__Activity__:
Below are records to repeat exactly; copy them without the pictures.

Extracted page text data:
'''
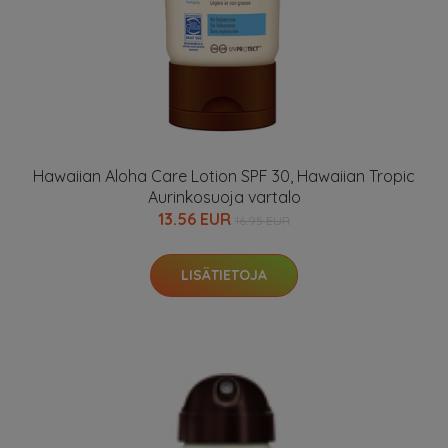
Hawaiian Aloha Care Lotion SPF 30, Hawaiian Tropic
Aurinkosuoja vartalo
13.56 EUR
16.95 EUR
LISÄTIETOJA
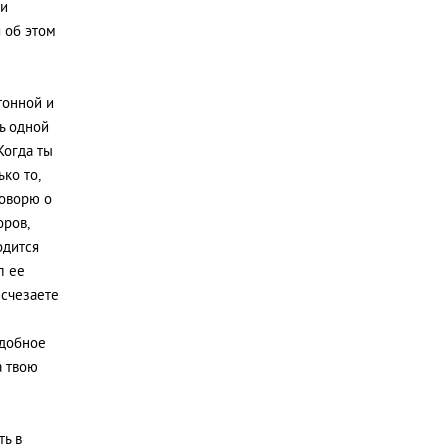
 и
я об этом
тонной и
ь одной
Когда ты
ко то,
говорю о
оров,
одится
л ее
исчезаете
одобное
а твою
ть в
'''
__Reply__:
Hawaiian Aloha Care Lotion SPF 30, Hawaiian Tropic
Aurinkosuoja vartalo
13.56 EUR
16.95 EUR
LISÄTIETOJA
 и
я об этом
тонной и
ь одной
Когда ты
ко то,
говорю о
оров,
одится
л ее
исчезаете
одобное
а твою
ть в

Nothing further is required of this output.